I have looked into what you mentioned, Bartertowne. I find the Quillage idea intriguing, but not so much the Bartertowne project near Grafton. I’m not a young buck, so interested in the free-love scene. I’m married with children, and Christian; so I’d prefer a more traditional arrangement than what Bartertowne appears to be.

That said, the idea of a little intentional community of tiny houses on skids or wheels is intriguing to myself. It sounds very similar to what Paul Wheaton (of Wheaton Labs in Montana) did with his “Roots” programs. In his case, the Roots & Deep Roots programs would offer either an acre or two acres of long term leased land, and the leased land would be measured as a radius from a driven post. 117 feet or 168 feet, respectively. So all the leased “lots” are circular, and the area not within a leased circle is the commons; makes any dispute about who decides where the ‘property line’ is rather easy to demonstrate without a survey, as only a 200 foot tape measure is required to determine the facts. The use of the central post also makes a convenient place to locate the electric “service” and perhaps a mailbox.

And another thing that Paul does is encourage everyone to do their own thing, but that small buildings on skids (in Montana) are considered temporary structures, and are exempt from real estate taxation, zoning & permitting. How would this work in NH? Is a tiny home on skids, or wheels, exempt from property taxes? Or would a license plate mounted on the “back” (as would be expected on a trailer intended to use the federal highway) be required, and then it would be taxed as a motor vehicle trailer? Or, as it is in Kentucky, the distinction changes when utilities, such as electric power and water, are extended to the tiny house; does it become a (taxable) residence after a period of time? I know that keeping those real estate “improvements” down, for the valuation of the property, is of high importance.

Another thing worth emulating from Wheaton Labs is the “basecamp”. At the basecamp is the only portion of the property with grid electric service (it’s just one manufactured style home), with the rest of the property being entirely off-grid; solar & wind for power, rocket mass heaters for winter heat, “willow feeders” as an alternative to sewer service and access to a well for water. The risk is that any particular resident runs out of energy\heat during a deep winter storm, in such a way that their life is in danger. In this case, “basecamp” is the refuge a resident could travel towards in order to sleep through the storm in comfort. So a quillage should have such a building, which of course would raise the value of the property, and thus the taxes; but it doesn’t have to be much of a building to serve this purpose.

EDIT: Additionally, this centrally located “clubhouse” would serve as the community meeting room, and the point that municipal services such as electric, city water, wired internet & post delivery occurs; to keep the intrusion of outside employees\government observers off the property as much as is reasonable.

No Thank You!
I can go lots of places and experience the bother of dress codes. I prefer not, and definitely not trying to put my resources towards such.

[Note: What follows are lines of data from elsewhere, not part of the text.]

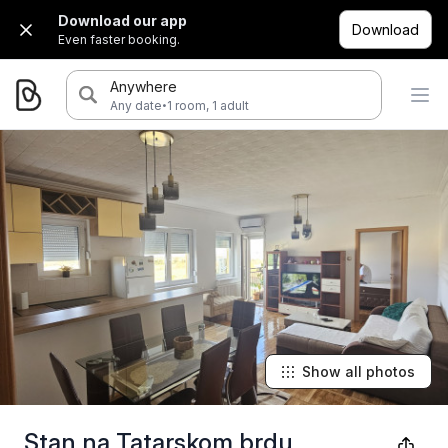
Download our app
Download
Even faster booking.
Anywhere
·
Any date
1 room, 1 adult
Show all photos
Stan na Tatarskom brdu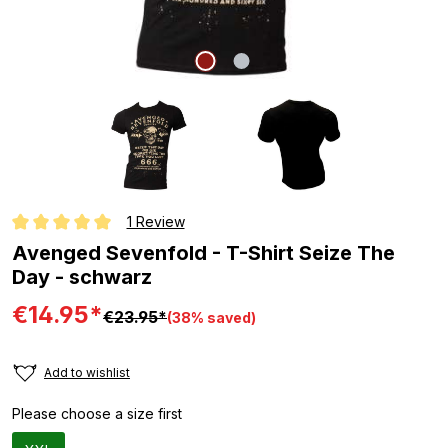
1 Review
Average rating of 5 out of 5 stars
Avenged Sevenfold - T-Shirt Seize The
Day - schwarz
€14.95*
€23.95*
(38% saved)
Add to wishlist
Please choose a size first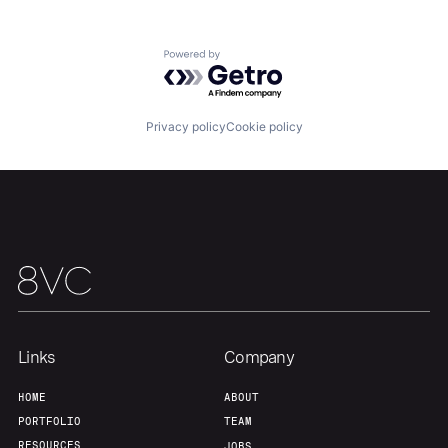
Portfolio
Fellowship
Powered by Getro.com
About
Build
Privacy policy
Cookie policy
Our Thesis
Jobs
Team
Contact
Links
Company
HOME
ABOUT
PORTFOLIO
TEAM
RESOURCES
JOBS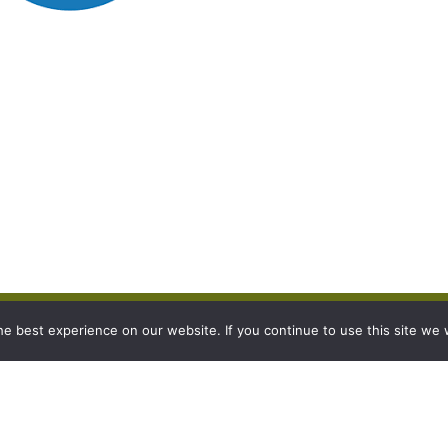
e best experience on our website. If you continue to use this site we w
s
Legal details
p
To view our Legal Policies click
here.
Burgess Farms is part of Produce World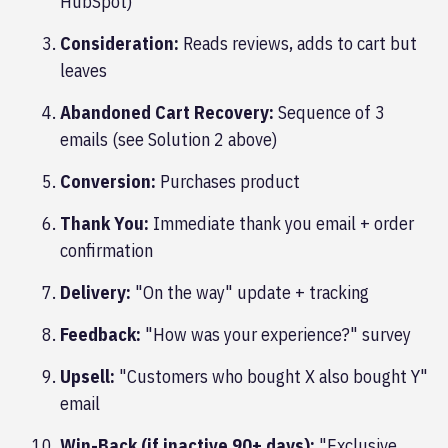
HubSpot)
Consideration:
Reads reviews, adds to cart but
leaves
Abandoned Cart Recovery:
Sequence of 3
emails (see Solution 2 above)
Conversion:
Purchases product
Thank You:
Immediate thank you email + order
confirmation
Delivery:
"On the way" update + tracking
Feedback:
"How was your experience?" survey
Upsell:
"Customers who bought X also bought Y"
email
Win-Back (if inactive 90+ days):
"Exclusive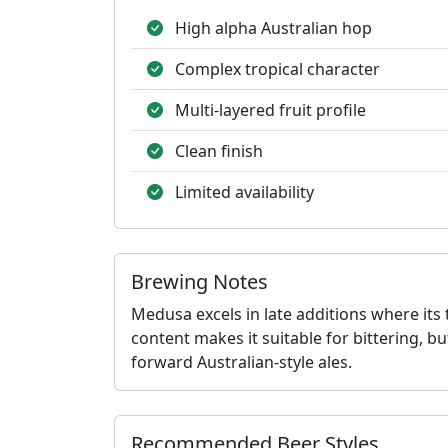
High alpha Australian hop
Complex tropical character
Multi-layered fruit profile
Clean finish
Limited availability
Brewing Notes
Medusa excels in late additions where its 
content makes it suitable for bittering, bu
forward Australian-style ales.
Recommended Beer Styles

I hope you do your thing at least half as much as you write about it. That was how BarterTowne outpaced the Quillage scene on all performance benchmarks, mostly through doing rather than publicly brainstorming with fairly limited supplementary writing to share about how the scene is going. For example sharing pictures regarding maintaining the roads and whatnot as we did that. I think Paul is similar in technique AFAIK.

Lots of other PMA type scenes are already out there with vague unwritten authoritarian rulesets to experience the bother of. I prefer our clearly defined minimal (written) ruleset.

However, as long as more land is managed by voluntaryists who are working to ostracize statists I’m happy to help towards that. For example Free Grafton has lots of variety among our potluck venues and attendees, some landlords require undergarments while others have no dress codes. Few people go beyond that to impose dress codes more restrictive than servile society and I’m unaware of any landlords infringing the love shared by guests but that could be a thing for some.

Traditionally, people live on there own with families rather than in a shared use community. HOAs are dreadful in my opinion. Having a decent leadership structure to manage the community with clearly defined rules and whatnot seems preferable IMHO. There are several popular venues around Free Grafton where tenants have stayed for extended periods.

Well, to each his own.

Yeah, I’ve been thinking about this kind of thing for years, but life gets in the way. I’ve looked more into doing it in southern Indiana, rather than NH; but mostly because I’m familiar with the forest in Indiana.